### Task directions
Each record should be copied exactly, and none of them omitted.
----- Input for this task
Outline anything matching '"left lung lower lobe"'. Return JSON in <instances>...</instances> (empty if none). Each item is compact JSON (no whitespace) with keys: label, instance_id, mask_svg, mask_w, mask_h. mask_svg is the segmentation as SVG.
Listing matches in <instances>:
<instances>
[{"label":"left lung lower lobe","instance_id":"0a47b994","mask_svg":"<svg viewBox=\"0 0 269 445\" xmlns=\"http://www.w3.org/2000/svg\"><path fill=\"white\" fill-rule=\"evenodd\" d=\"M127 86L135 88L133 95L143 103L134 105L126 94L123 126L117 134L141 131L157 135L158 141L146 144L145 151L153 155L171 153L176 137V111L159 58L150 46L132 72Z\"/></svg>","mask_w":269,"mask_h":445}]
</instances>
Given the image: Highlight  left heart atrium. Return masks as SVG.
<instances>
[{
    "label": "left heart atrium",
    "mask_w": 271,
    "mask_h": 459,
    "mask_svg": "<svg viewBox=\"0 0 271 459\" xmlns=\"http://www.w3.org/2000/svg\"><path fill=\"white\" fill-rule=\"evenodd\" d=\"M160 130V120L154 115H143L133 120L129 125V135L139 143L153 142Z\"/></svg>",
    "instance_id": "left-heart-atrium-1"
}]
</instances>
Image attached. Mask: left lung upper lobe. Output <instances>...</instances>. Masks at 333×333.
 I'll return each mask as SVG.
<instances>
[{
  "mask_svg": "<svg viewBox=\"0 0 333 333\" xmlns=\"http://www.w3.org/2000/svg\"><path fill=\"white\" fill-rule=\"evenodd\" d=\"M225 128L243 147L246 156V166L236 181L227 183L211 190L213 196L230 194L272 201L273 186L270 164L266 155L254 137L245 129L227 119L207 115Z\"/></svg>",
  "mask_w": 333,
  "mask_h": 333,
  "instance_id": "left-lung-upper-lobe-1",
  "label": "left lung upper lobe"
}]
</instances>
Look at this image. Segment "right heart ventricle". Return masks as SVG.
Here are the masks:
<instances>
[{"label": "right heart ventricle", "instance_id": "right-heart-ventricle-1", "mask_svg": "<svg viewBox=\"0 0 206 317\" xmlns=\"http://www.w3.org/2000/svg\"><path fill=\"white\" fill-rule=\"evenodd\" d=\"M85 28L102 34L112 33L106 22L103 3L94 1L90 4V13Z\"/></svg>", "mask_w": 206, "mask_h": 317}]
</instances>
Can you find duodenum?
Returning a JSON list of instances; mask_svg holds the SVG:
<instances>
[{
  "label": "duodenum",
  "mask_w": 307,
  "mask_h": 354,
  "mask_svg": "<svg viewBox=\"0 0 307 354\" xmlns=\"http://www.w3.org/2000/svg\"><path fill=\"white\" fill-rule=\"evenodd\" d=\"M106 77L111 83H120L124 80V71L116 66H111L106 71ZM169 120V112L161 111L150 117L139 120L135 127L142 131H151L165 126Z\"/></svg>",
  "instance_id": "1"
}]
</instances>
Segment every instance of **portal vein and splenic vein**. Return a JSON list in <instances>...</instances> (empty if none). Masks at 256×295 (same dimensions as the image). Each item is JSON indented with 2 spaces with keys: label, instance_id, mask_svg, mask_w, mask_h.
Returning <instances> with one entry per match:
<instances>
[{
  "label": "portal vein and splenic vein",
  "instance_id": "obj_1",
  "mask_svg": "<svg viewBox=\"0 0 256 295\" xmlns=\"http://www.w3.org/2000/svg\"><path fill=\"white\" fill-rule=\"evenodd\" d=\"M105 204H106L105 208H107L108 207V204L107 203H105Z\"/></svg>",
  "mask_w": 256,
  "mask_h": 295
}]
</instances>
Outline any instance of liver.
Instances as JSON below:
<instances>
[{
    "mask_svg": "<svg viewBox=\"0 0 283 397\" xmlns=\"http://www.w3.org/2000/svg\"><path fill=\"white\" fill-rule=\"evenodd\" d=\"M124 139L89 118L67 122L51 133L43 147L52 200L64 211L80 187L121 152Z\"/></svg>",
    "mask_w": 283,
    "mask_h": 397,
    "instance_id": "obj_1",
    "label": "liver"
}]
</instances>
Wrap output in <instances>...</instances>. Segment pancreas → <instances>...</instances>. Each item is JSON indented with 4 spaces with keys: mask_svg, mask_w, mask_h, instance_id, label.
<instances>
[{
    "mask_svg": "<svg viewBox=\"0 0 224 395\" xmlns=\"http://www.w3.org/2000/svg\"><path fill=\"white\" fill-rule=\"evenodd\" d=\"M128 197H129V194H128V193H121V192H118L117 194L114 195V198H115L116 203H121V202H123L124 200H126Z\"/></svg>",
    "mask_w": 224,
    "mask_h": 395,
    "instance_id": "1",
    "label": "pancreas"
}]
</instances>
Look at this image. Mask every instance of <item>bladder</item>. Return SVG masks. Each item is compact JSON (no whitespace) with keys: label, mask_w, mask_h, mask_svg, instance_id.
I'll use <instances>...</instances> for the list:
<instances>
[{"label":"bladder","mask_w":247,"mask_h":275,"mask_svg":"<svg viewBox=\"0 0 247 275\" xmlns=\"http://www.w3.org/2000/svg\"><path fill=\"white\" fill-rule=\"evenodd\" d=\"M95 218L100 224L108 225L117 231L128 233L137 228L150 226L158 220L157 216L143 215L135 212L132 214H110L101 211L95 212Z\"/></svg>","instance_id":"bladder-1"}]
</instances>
----------
### Answer
Outline anything matching '"left lung lower lobe"'. Return JSON in <instances>...</instances> (empty if none). Each item is compact JSON (no whitespace) with keys: label, instance_id, mask_svg, mask_w, mask_h. mask_svg is the segmentation as SVG.
Listing matches in <instances>:
<instances>
[{"label":"left lung lower lobe","instance_id":"0a47b994","mask_svg":"<svg viewBox=\"0 0 269 445\" xmlns=\"http://www.w3.org/2000/svg\"><path fill=\"white\" fill-rule=\"evenodd\" d=\"M127 86L135 88L133 95L143 103L134 105L126 94L123 126L117 134L141 131L157 135L158 141L146 144L145 151L153 155L171 153L176 137V111L159 58L150 46L132 72Z\"/></svg>","mask_w":269,"mask_h":445}]
</instances>
Given the image: Highlight  left heart atrium. Return masks as SVG.
<instances>
[{
    "label": "left heart atrium",
    "mask_w": 271,
    "mask_h": 459,
    "mask_svg": "<svg viewBox=\"0 0 271 459\" xmlns=\"http://www.w3.org/2000/svg\"><path fill=\"white\" fill-rule=\"evenodd\" d=\"M160 130V120L154 115H143L133 120L129 125V135L139 143L153 142Z\"/></svg>",
    "instance_id": "left-heart-atrium-1"
}]
</instances>
Image attached. Mask: left lung upper lobe. Output <instances>...</instances>. Masks at 333×333.
 I'll return each mask as SVG.
<instances>
[{
  "mask_svg": "<svg viewBox=\"0 0 333 333\" xmlns=\"http://www.w3.org/2000/svg\"><path fill=\"white\" fill-rule=\"evenodd\" d=\"M225 128L243 147L246 156V166L236 181L227 183L211 190L213 196L230 194L272 201L273 186L270 164L266 155L254 137L245 129L227 119L207 115Z\"/></svg>",
  "mask_w": 333,
  "mask_h": 333,
  "instance_id": "left-lung-upper-lobe-1",
  "label": "left lung upper lobe"
}]
</instances>
Look at this image. Segment "right heart ventricle". Return masks as SVG.
Here are the masks:
<instances>
[{"label": "right heart ventricle", "instance_id": "right-heart-ventricle-1", "mask_svg": "<svg viewBox=\"0 0 206 317\" xmlns=\"http://www.w3.org/2000/svg\"><path fill=\"white\" fill-rule=\"evenodd\" d=\"M85 28L102 34L112 33L106 22L103 3L94 1L90 4V13Z\"/></svg>", "mask_w": 206, "mask_h": 317}]
</instances>
Can you find duodenum?
Returning a JSON list of instances; mask_svg holds the SVG:
<instances>
[{
  "label": "duodenum",
  "mask_w": 307,
  "mask_h": 354,
  "mask_svg": "<svg viewBox=\"0 0 307 354\" xmlns=\"http://www.w3.org/2000/svg\"><path fill=\"white\" fill-rule=\"evenodd\" d=\"M106 77L111 83H120L124 80V71L116 66H111L106 71ZM169 120V112L161 111L150 117L139 120L135 127L142 131H151L165 126Z\"/></svg>",
  "instance_id": "1"
}]
</instances>
Segment every instance of **portal vein and splenic vein**. Return a JSON list in <instances>...</instances> (empty if none). Masks at 256×295 (same dimensions as the image). Each item is JSON indented with 2 spaces with keys: label, instance_id, mask_svg, mask_w, mask_h.
Returning <instances> with one entry per match:
<instances>
[{
  "label": "portal vein and splenic vein",
  "instance_id": "obj_1",
  "mask_svg": "<svg viewBox=\"0 0 256 295\" xmlns=\"http://www.w3.org/2000/svg\"><path fill=\"white\" fill-rule=\"evenodd\" d=\"M105 204H106L105 208H107L108 207V204L107 203H105Z\"/></svg>",
  "mask_w": 256,
  "mask_h": 295
}]
</instances>
Outline any instance of liver.
Instances as JSON below:
<instances>
[{
    "mask_svg": "<svg viewBox=\"0 0 283 397\" xmlns=\"http://www.w3.org/2000/svg\"><path fill=\"white\" fill-rule=\"evenodd\" d=\"M124 139L89 118L67 122L51 133L43 147L52 200L64 211L80 187L121 152Z\"/></svg>",
    "mask_w": 283,
    "mask_h": 397,
    "instance_id": "obj_1",
    "label": "liver"
}]
</instances>
Wrap output in <instances>...</instances>. Segment pancreas → <instances>...</instances>. Each item is JSON indented with 4 spaces with keys: mask_svg, mask_w, mask_h, instance_id, label.
<instances>
[{
    "mask_svg": "<svg viewBox=\"0 0 224 395\" xmlns=\"http://www.w3.org/2000/svg\"><path fill=\"white\" fill-rule=\"evenodd\" d=\"M128 197H129V194H128V193H121V192H118L117 194L114 195V198H115L116 203H121V202H123L124 200H126Z\"/></svg>",
    "mask_w": 224,
    "mask_h": 395,
    "instance_id": "1",
    "label": "pancreas"
}]
</instances>
Look at this image. Mask every instance of <item>bladder</item>. Return SVG masks. Each item is compact JSON (no whitespace) with keys: label, mask_w, mask_h, mask_svg, instance_id.
I'll use <instances>...</instances> for the list:
<instances>
[{"label":"bladder","mask_w":247,"mask_h":275,"mask_svg":"<svg viewBox=\"0 0 247 275\" xmlns=\"http://www.w3.org/2000/svg\"><path fill=\"white\" fill-rule=\"evenodd\" d=\"M95 218L100 224L108 225L117 231L128 233L137 228L150 226L158 220L157 216L143 215L135 212L132 214H110L101 211L95 212Z\"/></svg>","instance_id":"bladder-1"}]
</instances>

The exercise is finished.